Тем не менее браслет отправился именно в тот самый черный ящичек. О чем еще гласила арабская надпись и при чем тут «англичанин Коннор», Леон наотрез отказался объяснять.
Однако уже в ближайшие дни его друзьям стало ясно, что Гонсалес ведет какое-то новое расследование. Он стал часто бывать на Флит-стрит и в Уайтхолле и даже нанес визит в Дублин. Манфред, не выдержав, принялся донимать его расспросами, но Леон в ответ лишь дружески улыбнулся.

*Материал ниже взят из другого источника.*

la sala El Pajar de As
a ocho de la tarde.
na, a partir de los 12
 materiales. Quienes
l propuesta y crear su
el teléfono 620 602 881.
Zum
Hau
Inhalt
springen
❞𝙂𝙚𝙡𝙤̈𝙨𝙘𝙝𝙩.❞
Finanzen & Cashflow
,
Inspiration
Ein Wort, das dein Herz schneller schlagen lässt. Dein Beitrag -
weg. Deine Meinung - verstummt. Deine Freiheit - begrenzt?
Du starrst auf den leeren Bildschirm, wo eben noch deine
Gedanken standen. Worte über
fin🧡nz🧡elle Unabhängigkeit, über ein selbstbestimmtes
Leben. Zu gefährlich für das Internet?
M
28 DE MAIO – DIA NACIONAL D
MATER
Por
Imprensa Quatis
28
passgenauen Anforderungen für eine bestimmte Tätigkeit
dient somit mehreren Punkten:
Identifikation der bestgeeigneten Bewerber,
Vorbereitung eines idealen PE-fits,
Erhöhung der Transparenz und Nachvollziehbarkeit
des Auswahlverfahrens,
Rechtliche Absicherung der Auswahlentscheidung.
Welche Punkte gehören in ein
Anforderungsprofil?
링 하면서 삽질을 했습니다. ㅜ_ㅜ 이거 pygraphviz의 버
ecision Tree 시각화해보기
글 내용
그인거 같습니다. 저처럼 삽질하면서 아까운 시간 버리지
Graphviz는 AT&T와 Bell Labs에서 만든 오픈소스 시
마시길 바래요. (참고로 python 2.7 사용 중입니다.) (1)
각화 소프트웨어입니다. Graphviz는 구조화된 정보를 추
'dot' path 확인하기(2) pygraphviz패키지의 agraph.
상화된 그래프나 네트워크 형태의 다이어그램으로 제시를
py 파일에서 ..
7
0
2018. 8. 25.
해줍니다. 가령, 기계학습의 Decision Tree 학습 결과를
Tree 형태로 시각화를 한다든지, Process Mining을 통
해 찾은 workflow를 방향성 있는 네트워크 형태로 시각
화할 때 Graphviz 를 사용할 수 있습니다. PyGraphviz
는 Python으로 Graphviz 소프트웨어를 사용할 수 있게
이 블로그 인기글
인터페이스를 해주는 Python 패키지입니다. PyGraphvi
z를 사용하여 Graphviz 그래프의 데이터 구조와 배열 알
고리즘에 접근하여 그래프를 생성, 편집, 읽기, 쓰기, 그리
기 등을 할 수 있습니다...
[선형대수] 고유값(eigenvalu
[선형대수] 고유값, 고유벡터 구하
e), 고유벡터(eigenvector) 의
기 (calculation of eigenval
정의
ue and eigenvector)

– Картина вырисовывается довольно забавная. Этот Коннор даже не ирландец. Скорее всего, он никакой не Коннор, хотя и прикрывается таким именем. Я обнаружил его в списках очень престижного ирландского полка. Пожалуй, он левантинец. Стюарты, дублинские фотографы, однажды запечатлели его на групповом снимке с однополчанами. Именно для этого я и ездил в Ирландию. В Дублине живет один крупный букмекер, служивший офицером в том же самом полку, и, по его словам, этот «Коннор» разговаривал с явственным иностранным акцентом.
– Но кто же он такой? – полюбопытствовал Манфред.
Леон продемонстрировал ему свои ровные белые зубы, обнажив их в восторженной улыбке.
– Он и есть моя история, – заявил Гонсалес, не вдаваясь в подробности.
Три недели спустя Леон нашел себе очередное приключение.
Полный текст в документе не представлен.